*** Opening Extracted information ***

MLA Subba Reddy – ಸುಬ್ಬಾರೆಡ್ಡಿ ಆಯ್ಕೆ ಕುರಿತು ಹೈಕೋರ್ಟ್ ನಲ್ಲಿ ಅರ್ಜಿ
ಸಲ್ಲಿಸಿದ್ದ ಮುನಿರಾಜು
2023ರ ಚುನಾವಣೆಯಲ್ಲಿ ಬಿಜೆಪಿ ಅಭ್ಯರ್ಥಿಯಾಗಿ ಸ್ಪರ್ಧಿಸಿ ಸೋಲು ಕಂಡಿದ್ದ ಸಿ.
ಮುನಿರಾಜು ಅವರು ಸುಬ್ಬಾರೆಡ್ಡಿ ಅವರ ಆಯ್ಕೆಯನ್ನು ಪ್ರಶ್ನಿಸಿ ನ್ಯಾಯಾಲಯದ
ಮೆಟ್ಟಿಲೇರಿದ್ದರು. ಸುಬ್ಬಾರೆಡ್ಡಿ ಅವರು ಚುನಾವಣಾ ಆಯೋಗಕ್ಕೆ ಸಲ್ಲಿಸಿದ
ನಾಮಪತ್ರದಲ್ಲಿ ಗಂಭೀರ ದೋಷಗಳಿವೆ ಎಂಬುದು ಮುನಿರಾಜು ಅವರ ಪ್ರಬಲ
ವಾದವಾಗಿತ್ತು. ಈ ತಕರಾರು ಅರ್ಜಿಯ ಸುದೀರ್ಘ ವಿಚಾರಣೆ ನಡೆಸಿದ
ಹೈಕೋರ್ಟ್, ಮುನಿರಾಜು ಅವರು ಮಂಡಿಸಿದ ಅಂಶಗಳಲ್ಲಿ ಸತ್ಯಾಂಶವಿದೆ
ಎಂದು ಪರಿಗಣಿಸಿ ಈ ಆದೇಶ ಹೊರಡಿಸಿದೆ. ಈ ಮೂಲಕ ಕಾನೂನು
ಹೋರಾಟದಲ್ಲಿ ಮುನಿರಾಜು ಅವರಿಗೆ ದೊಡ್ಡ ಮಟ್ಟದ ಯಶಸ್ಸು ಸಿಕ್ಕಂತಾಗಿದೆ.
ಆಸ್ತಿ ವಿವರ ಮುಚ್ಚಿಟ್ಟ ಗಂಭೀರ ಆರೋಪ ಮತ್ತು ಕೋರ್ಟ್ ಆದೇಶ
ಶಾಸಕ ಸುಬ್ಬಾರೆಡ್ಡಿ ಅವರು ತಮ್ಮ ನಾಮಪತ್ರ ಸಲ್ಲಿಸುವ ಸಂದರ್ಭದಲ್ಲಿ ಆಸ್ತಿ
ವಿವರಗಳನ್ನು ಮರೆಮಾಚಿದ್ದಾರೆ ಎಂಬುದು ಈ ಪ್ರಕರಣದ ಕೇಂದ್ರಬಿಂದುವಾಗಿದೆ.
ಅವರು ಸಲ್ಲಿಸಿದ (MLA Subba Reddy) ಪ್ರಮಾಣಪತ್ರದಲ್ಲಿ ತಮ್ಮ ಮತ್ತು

*** Closing Extracted information ***

Tally up how many lines in the preceding listing contain the word "Reddy". Give nothing but the number.

▶ [Output below]:
2